• [Work to complete]: The lines to copy run from the one containing "سياسة النشر" to the very end of the records; give them exactly, and only them, without pictures.

• [Source information]:
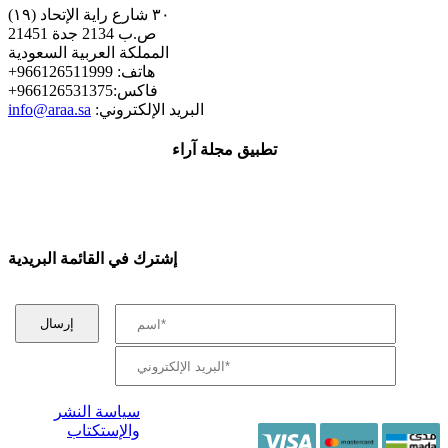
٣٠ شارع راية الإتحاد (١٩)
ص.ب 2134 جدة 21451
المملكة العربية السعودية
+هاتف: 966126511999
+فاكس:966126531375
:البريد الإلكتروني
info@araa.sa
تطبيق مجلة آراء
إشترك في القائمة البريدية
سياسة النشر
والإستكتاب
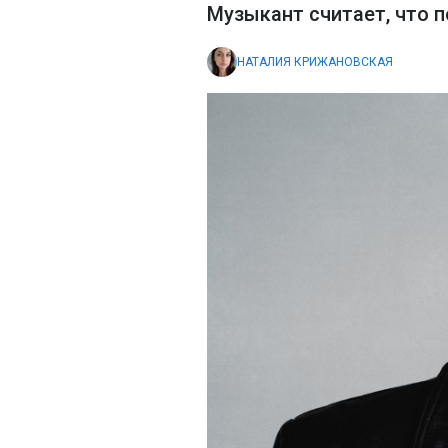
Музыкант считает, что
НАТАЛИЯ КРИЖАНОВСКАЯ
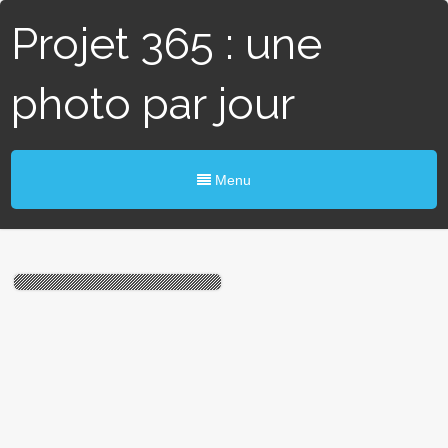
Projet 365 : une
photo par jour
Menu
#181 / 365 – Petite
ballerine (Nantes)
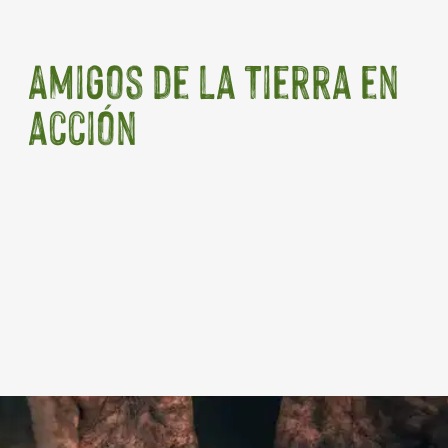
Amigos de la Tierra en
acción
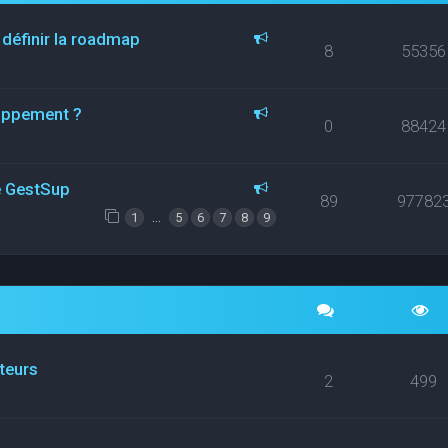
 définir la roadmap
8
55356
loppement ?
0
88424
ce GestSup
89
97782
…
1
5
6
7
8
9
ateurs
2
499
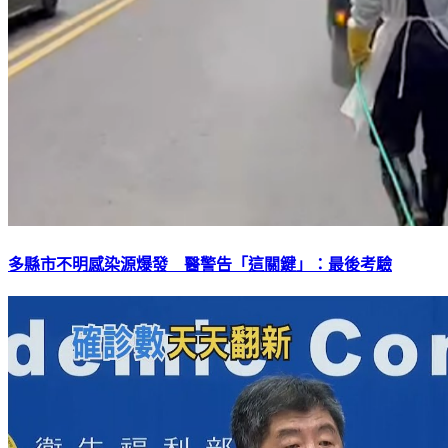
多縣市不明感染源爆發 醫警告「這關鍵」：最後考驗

• [Answer to this task]:
سياسة النشر
والإستكتاب
Музыкант считает, что
НАТАЛИЯ КРИЖАНОВСКАЯ
Projet 365 : une
photo par jour
Menu
#181 / 365 – Petite
ballerine (Nantes)
Amigos de la Tierra en
acción
 définir la roadmap
8
55356
loppement ?
0
88424
ce GestSup
89
97782
…
1
5
6
7
8
9
ateurs
2
499
多縣市不明感染源爆發 醫警告「這關鍵」：最後考驗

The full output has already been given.